Coding Best Practices

Hi Codeans,

(Sorry, this turned into a bit of a monster post!)

Having just tried stuff out in Codea for a couple of months, looking for the killer idea to actually get a concrete project off the ground :wink: a friend of mine just proposed a great game idea, so we are full steam ahead!

I am working on the UI side inwards, e.g. Intro screens, graphics etc. → core game engine, AI etc., and he is working from the other end…

I have now setup the entire infrastructure and completed the Intro screen and am moving on from there. Having worked in object-oriented programming for more years than I care to admit to, I’ve been trying to apply OO principles and coding best practice in the Codea/Lua world.

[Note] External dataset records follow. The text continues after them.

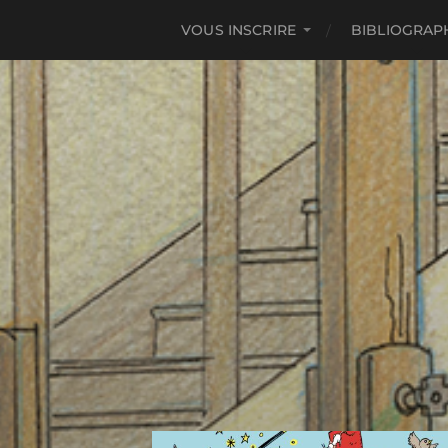
VOUS INSCRIRE
BIBLIOGRAP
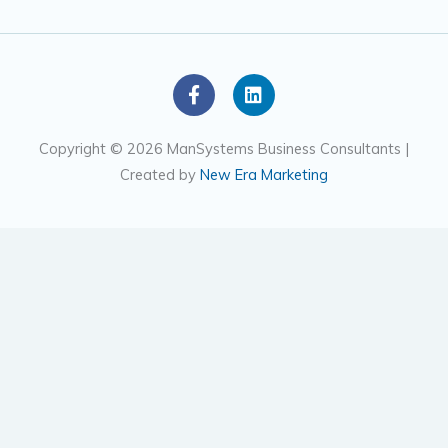
F
L
a
i
c
n
e
k
Copyright © 2026 ManSystems Business Consultants |
b
e
Created by
New Era Marketing
o
d
o
i
k
n
-
f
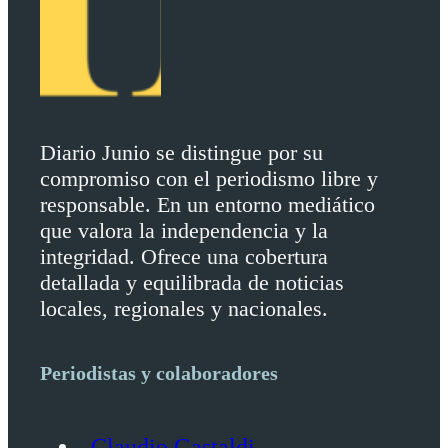
Diario Junio se distingue por su
compromiso con el periodismo libre y
responsable. En un entorno mediático
que valora la independencia y la
integridad. Ofrece una cobertura
detallada y equilibrada de noticias
locales, regionales y nacionales.
Periodistas y colaboradores
Claudio Gastaldi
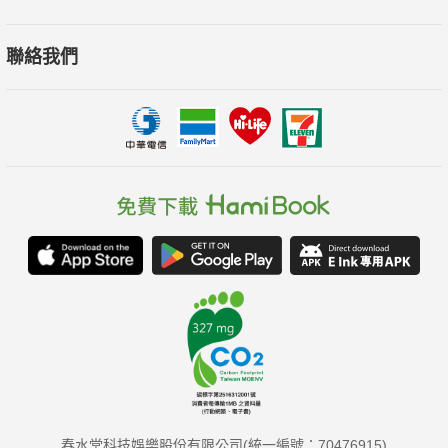
聯絡我們
春水堂科技娛樂股份有限公司(統一編號：70476915)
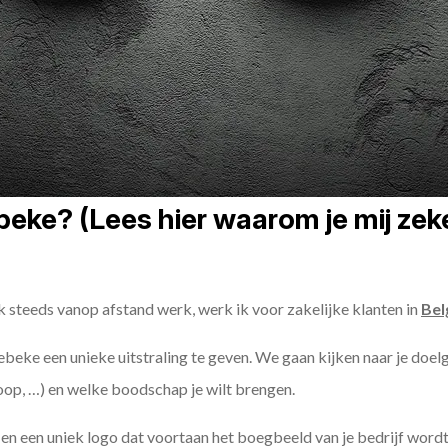
ke? (Lees hier waarom je mij zeke
k steeds vanop afstand werk, werk ik voor zakelijke klanten in
Bel
ebeke een unieke uitstraling te geven. We gaan kijken naar je doelgr
oop, …) en welke boodschap je wilt brengen.
n een uniek logo dat voortaan het boegbeeld van je bedrijf wordt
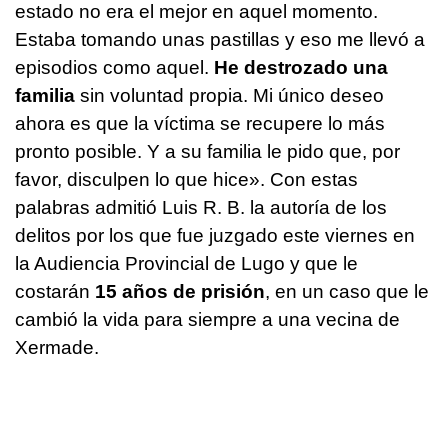
estado no era el mejor en aquel momento.
Estaba tomando unas pastillas y eso me llevó a
episodios como aquel.
He destrozado una
familia
sin voluntad propia. Mi único deseo
ahora es que la víctima se recupere lo más
pronto posible. Y a su familia le pido que, por
favor, disculpen lo que hice». Con estas
palabras admitió Luis R. B. la autoría de los
delitos por los que fue juzgado este viernes en
la Audiencia Provincial de Lugo y que le
costarán
15 años de prisión
, en un caso que le
cambió la vida para siempre a una vecina de
Xermade.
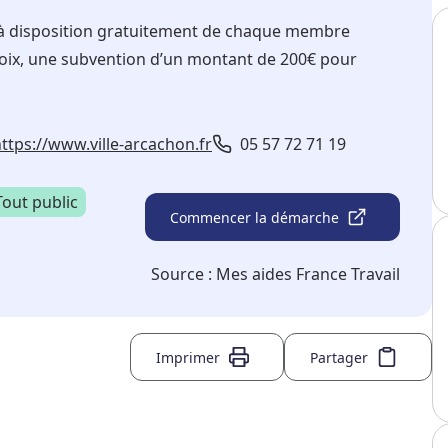
s à disposition gratuitement de chaque membre
choix, une subvention d’un montant de 200€ pour
ttps://www.ville-arcachon.fr
05 57 72 71 19
Tout public
Commencer la démarche
Source :
Mes aides France Travail
Imprimer
Partager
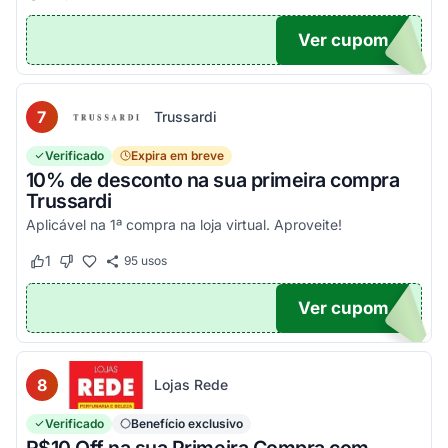
Ver cupom
EIRA
7
Trussardi
Verificado
Expira em breve
10% de desconto na sua primeira compra
Trussardi
Aplicável na 1ª compra na loja virtual. Aproveite!
1
95
usos
Este cupom funcionou
Este cupom não funcionou
Ver cupom
OM10
8
Lojas Rede
Verificado
Benefício exclusivo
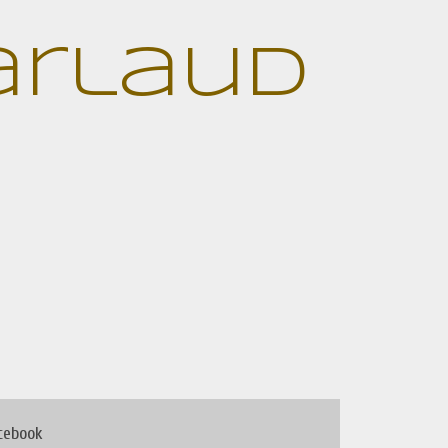
Jarlaud
cebook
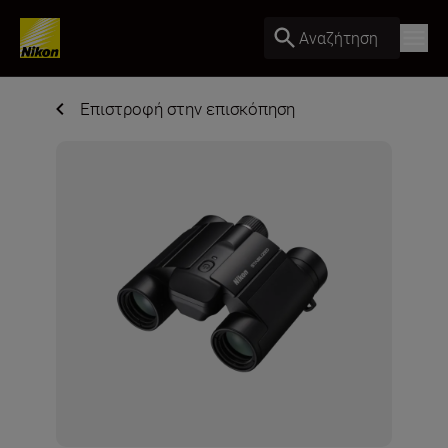
Αναζήτηση
Επιστροφή στην επισκόπηση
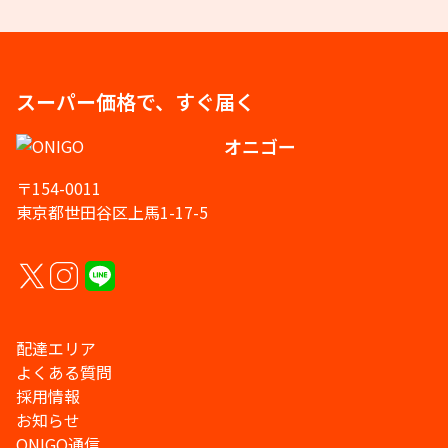
スーパー価格で、すぐ届く
オニゴー
〒154-0011
東京都世田谷区上馬1-17-5
配達エリア
よくある質問
採用情報
お知らせ
ONIGO通信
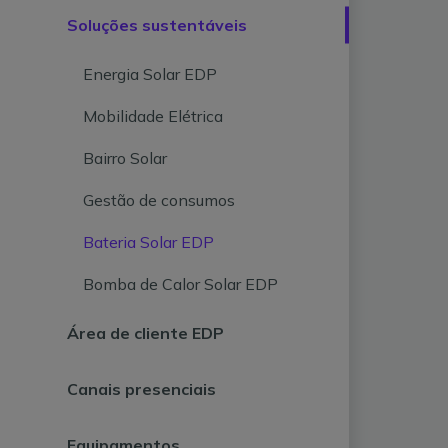
Soluções sustentáveis
Energia Solar EDP
Mobilidade Elétrica
Bairro Solar
Gestão de consumos
Bateria Solar EDP
Bomba de Calor Solar EDP
Área de cliente EDP
Canais presenciais
Equipamentos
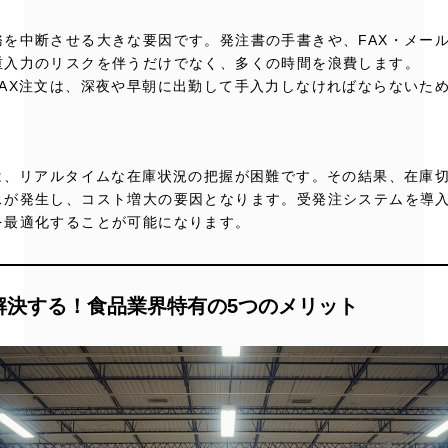
務を中断させる大きな要因です。発注書の手書きや、FAX・メー
重入力のリスクを伴うだけでなく、多くの時間を浪費します。
FAX注文は、深夜や早朝に出勤して手入力しなければならないた
では、リアルタイムな在庫状況の把握が困難です。その結果、在庫
スが発生し、コスト増大の要因となります。受発注システムを導
を最適化することが可能になります。
が解決する！食品業界特有の5つのメリット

I don’t expect a lot of this stuff is new to many of you, but I’ve found what I think are some quite nice ways of doing certain things, and I’d be interested in other peoples take on this as I’m new to Lua/Codea, maybe this would ultimately make a good Wiki page…

Caveat: Some of this stuff is just personal preference, especially code style opinions, so don’t beat me too hard ;))
Caveat2: Code examples are pseudo-code-ish, they may not be exactly correct as I’m not writing this on the iPad.

Anyway, to kick off:

Code Style

For ease of readability for people who don’t know your code, it’s a good idea to make bracketing and indenting clear, e.g. I always use brackets in ‘if’ statements and arithmetic statements, and indent and break out long statements e.g.:

if(obj ~= nil) then

result=((var1/100)*var2) + ((var3-var4)/var5)

tween(4, obj,
    { width = WIDTH/2, height = HEIGHT/2 },
    function ()
        -- do stuff


If you download the free version of Intellij IDEA (a Java development environment for Windows and Mac) then you can get a Lua plug-in. You can do a bit of prototyping for non-Codea specific stuff (you need Lua installed) but I mainly use it for code reformatting. Using AirCode I copy-paste my code into it, reformat (Ctrl-Alt-L) then copy back. sorts out all indenting and spacing which is nice ;).


Avoid 'magic numbers/strings' in code, they are EVIL! Anywhere you find yourself using the same number or string for the same thing then make it a constant. The easiest way to do this is to declare a 'namespace' Lua file as, e.g.:
Constants = {}
Constants.GAMENAME = "That's It I'm Rich"


You can create sets of constants in this way depending on requirements...

However, as we know, anyone can change these constants on the fly by just reassigning to them:
Constants.GAMENAME = "This Sucks"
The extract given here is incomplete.